Illustrasi/RMOLLampung
Illustrasi/RMOLLampung

DPD Partai Demokrat Lampung sudah menyusun SK Kepanitiaan Musyawarah Daerah dan meneruskan SK tersebut kepada Badan Pembinaan Organisasi, Keanggotan dan Kaderisasi (BPOKK) DPP. 


Kepanitiaannya, Wakil Ketua DPRD Lampung Raden Muhammad Ismail sebagai ketua panitia pengarah/steering committee (SC) dan Sekretaris DPD Julian Manaf sebagai ketua pelaksana/organizing committee (OC).

Julian Manaf mengatakan, pihaknya sudah berkoordinasi dengan DPP terkait jadwal dan tahapan Musda. Namun, belum dijawab oleh DPP, termasuk jadwal pendaftaran calon ketua. 

"Jadi, belum ada pendaftaran, DPP juga belum buka pendaftaran, yang pensti pendaftaran ketua belum ada," jelasnya kepada Kantor Berita RMOLLampung, Senin (18/10).

Ia mengatakan, Musda akan digelar di Aula Yudhoyono, Sekretariat DPD Partai Demokrat (PD) Lampung, Jl. P. Emir M Noer, Telukbetung Utara, Kota Bandar Lampung baik secara daring dan langsung. 

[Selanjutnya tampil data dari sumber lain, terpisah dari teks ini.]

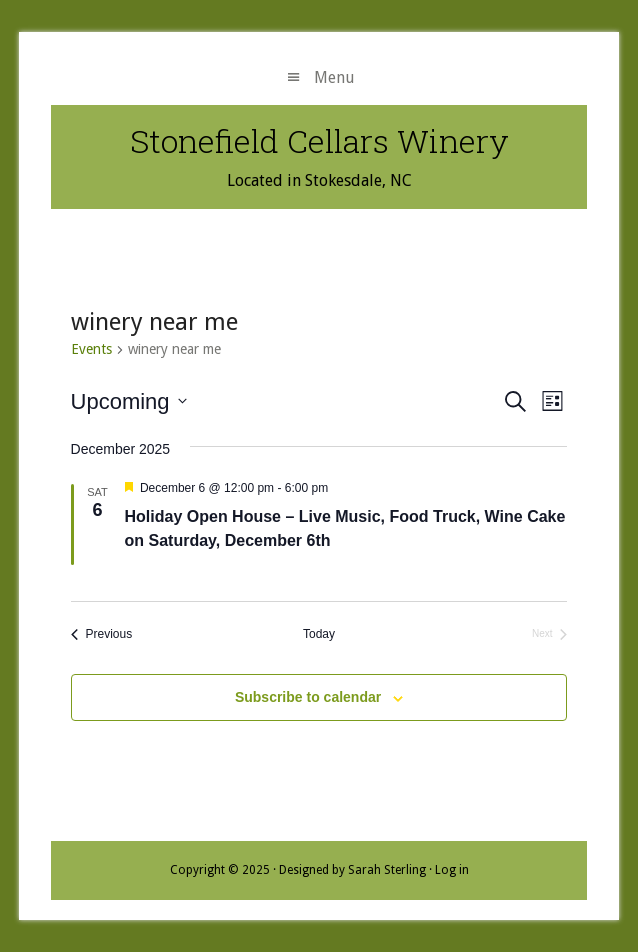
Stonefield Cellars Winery (319, 140)
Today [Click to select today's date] (319, 634)
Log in (452, 870)
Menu (334, 77)
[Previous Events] (102, 634)
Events (91, 349)
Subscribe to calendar (308, 697)
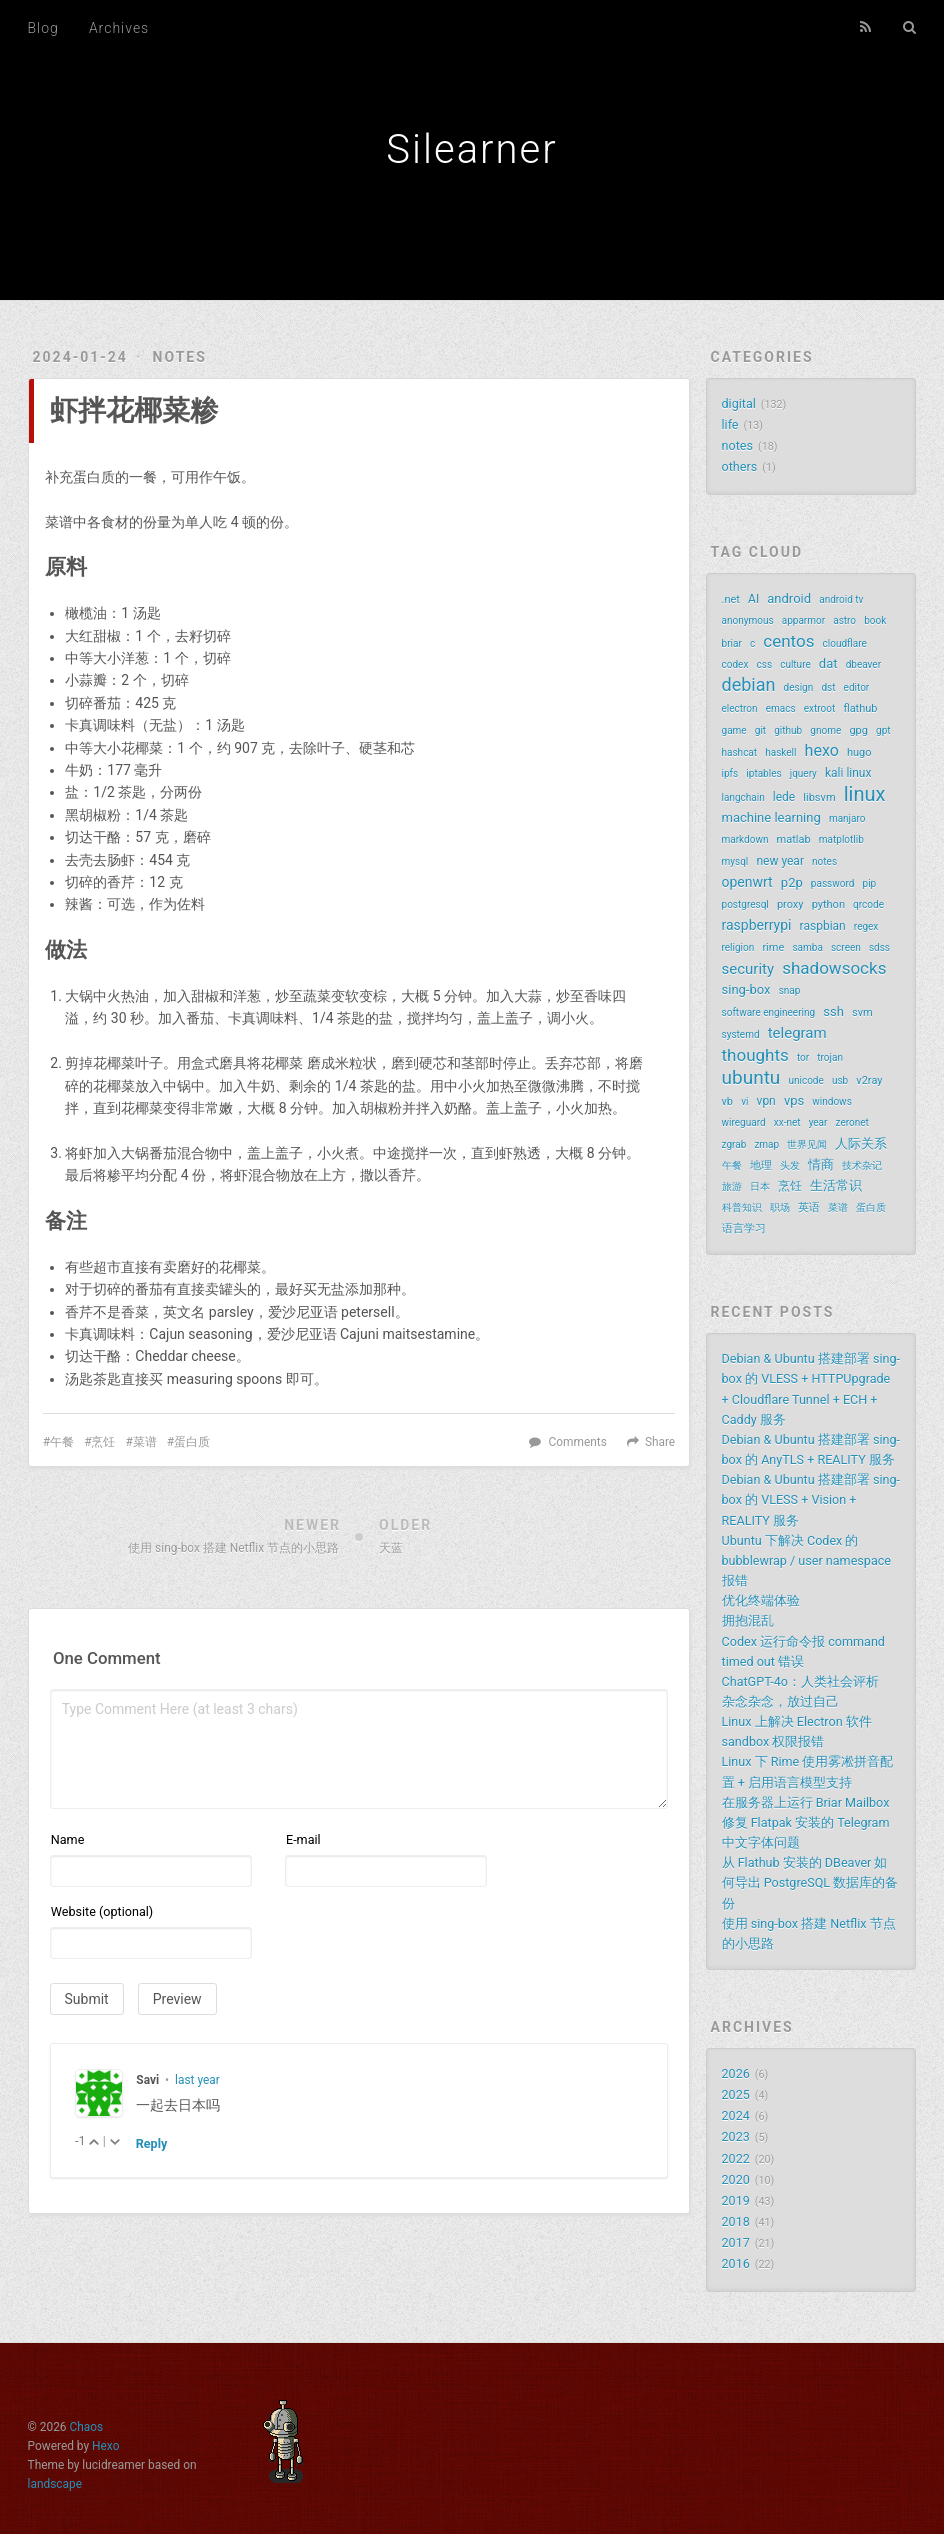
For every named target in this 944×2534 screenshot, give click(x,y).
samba (807, 947)
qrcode (868, 904)
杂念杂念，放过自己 (780, 1701)
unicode (805, 1080)
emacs (781, 708)
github (788, 730)
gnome (825, 730)
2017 (736, 2242)
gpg (858, 730)
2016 (736, 2263)
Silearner (471, 149)
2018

Julian Manaf menjelaskan pengarah musda Ketum Demokrat Agus Harimurti Yudhoyono (AHY) akan hadir lewat zoom. Teknisnya akan dipimpin Deputy BPOKK Jemmy Setiawan secara offline. 

Kemudian, peserta pemilik suara akan langsung offline di musda. Sementara peserta dan pemerhati dapat menyaksikan musda melalui layar lebar di luar ruang acara. 

Musda ini, lanjutnya, akan membahas Laporan Pertanggung jawaban kepengurusan Ridho Ficardo secara umum juga program kerja. 

"Untuk pencalonan belum dapat rowndownnya, apa mungkin setelah diverifikasi (syarat pencalonan), dipilih atau langsung ditetapkan. Intinya kalau sudah ditetapkan calon ketua, tetap akan ditentukan DPP," kata dia. 

Sebelumnya, Sekretaris BPOKK DPP Demokrat Jemmy Setiawan merilis, petahana Ridho Ficardo dan Edi Irawan Arief dipastikan menjadi dua kandidat yang akan bertarung di Musda dan akan diajukan ke Pusat.

"BPOKK sudah memverifikasi surat dukungan dan akan melakukan sejumlah pengecekan seperti yang dilakukan sebelum pelaksanaan musda yang sudah berjalan," ujarnya melalui keterangan tertulis, Selasa (12/10).

Ia menjelaskan, diprediksi tidak akan ada calon ketiga karena surat dukungan sudah tidak mungkin lagi mencapai 20 persen dari 15 DPC yang ada.